Hi Everyone,
This is my first post in this usergroup. So please go easy on me if its a stupid question.
I am trying to create a network to recreate the work mentioned in this paper:
GazeFollow. I have attached the prototxt for this network. The network has three input branches.
1) One takes in raw image which I have used the ImageData layer to provide. This layer provides two tops - "data" and "label".
2) The second layer takes in cropped head image which also is provided using ImageData layer. Here, the tops are "face" and "label1".
3) Third layer takes in the position of the eye in the original image when it is split into a 13 x 13 grid. So this value is between 0 and 168. This is provided using the Data layer using lmdb. The tops are "eyes_grid" and "label2"
Since the network is trained end to end (no separate training for each branch), all the labels are the same. This means label, label1 and label2 are identical.
For my final Softmax layer, I have only connected it to label. label1 and label2 are left unconnected (connected to a silence layer).
I realized that after training, the accuracy is really bad.

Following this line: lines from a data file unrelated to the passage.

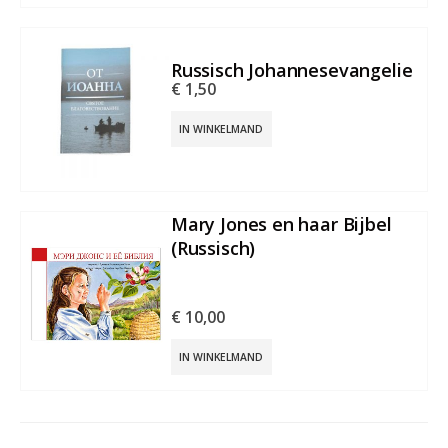
Russisch Johannesevangelie
€
1,50
IN WINKELMAND
Mary Jones en haar Bijbel
(Russisch)
€
10,00
IN WINKELMAND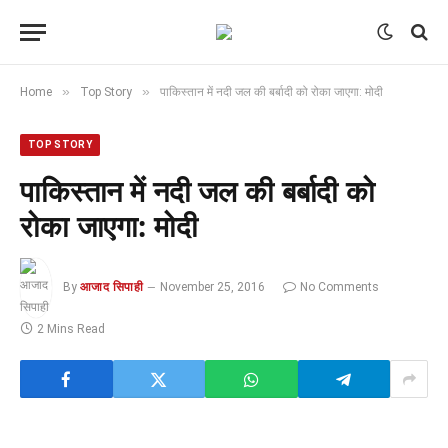
»
»
Home
Top Story
पाकिस्तान में नदी जल की बर्बादी को रोका जाएगा: मोदी
TOP STORY
पाकिस्तान में नदी जल की बर्बादी को
रोका जाएगा: मोदी
By
आजाद सिपाही
November 25, 2016
No Comments
2 Mins Read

I checked the weights of some of the CNN layers and I believe some branches are not trained well. So I want to make sure it is not because of the way I have connected my labels.
Is it ok to leave label1 and label2 unconnected? If not, what should I do (ImageData expects two tops).
Also, I am curious to make sure that the data between the three inputs is always in sync since I am not explicitly using any shuffling options.
Thank you. I am using this for a project with a tight deadline. So any reply would be appreciated.
Best regards,
Sreejith